My mouth dry, tongue a skein,

a skirmish, a skelter

of unverifiable platitudes.

I have amnesia,

it came upon me just now

despite no obvious confrontation.

You are so lovely but I hate you.

Hate you for compelling me to speak,

to assuage, to endear myself.

I must be left alone.

I am only clever when hidden.

In the open air, I am a fool,

a conjurer of excuses

sure to baffle and offend.

This poem is based somewhat loosely on my social experiences (not just the one I will mention below). Whenever I go into town people approach me, strangers. Strangers that want money, directions, companionship, assistance of every conceivable kind (doesn’t even matter that I am in no way qualified to provide the assistance). These strangers are often very persistent (to the point where I would consider it bullying). Going on and on and on about whatever their issue is no matter how politely or rudely I attempt to dissuade them. Screaming or running after me when I attempt to leave. This is a constant issue for me and because of my PTSD and social phobia it is really pushing me to agoraphobia. I usually only step foot in the city alone when I am going to therapy. I am very pushed for time when I arrive. My therapist’s office is a 20 minute walk from the bus stop so I don’t even have the time for a short conversation let alone to hear someone’s life story. I don’t make eye contact and I walk very swiftly but like I said the strangers jump out at me and often run after me calling out. After therapy I am so fragile I can’t handle strangers and again I don’t have a lot of extra time before the bus arrives.

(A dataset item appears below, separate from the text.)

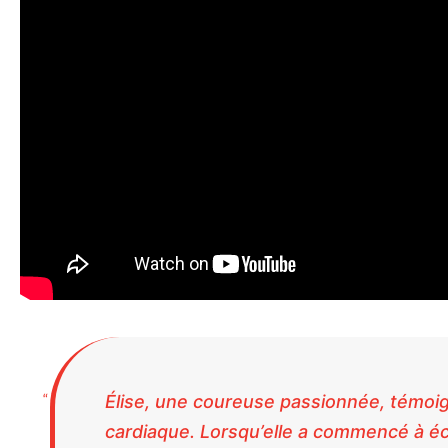
Élise, une coureuse passionnée, témoi
cardiaque. Lorsqu’elle a commencé à é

Yesterday while attempting to get off the bus, a drunk man started pleading with me to take him home. I am terrified of drunk men, it is linked with my PTSD and it sent me into a full blown panic complete with nightmares. I have tried politeness, rudeness, and complete avoidance. So now I look to you guys for advice. What can I do or say to shut someone down instantly? Is there some way that I can dress that would prevent people from approaching me in the first place? People are also inclined to assist me so it shouldn’t be anything that makes it look like I need help or a stranger might take me home!

The Washbasin

Building 2
The sky splits into stitches of color
and in their wake my life dissolves.
I am only an impression,
spurious and effervescent.
I hold my breath, dipping my face
and all its particulars into the washbasin.

They say I have ruined myself with good intentions,
the need to be and not be simultaneously.
They say I am ugly, unworthy, distant.
How can one object to an opinion shared?

Death cannot be thwarted, held down, determined.
When I was still alive I could not imagine it
anything other than different but death
is the same except for the reversal of left and right.
Is it her face or mine and does it matter
who beget who now that we are both fully grown?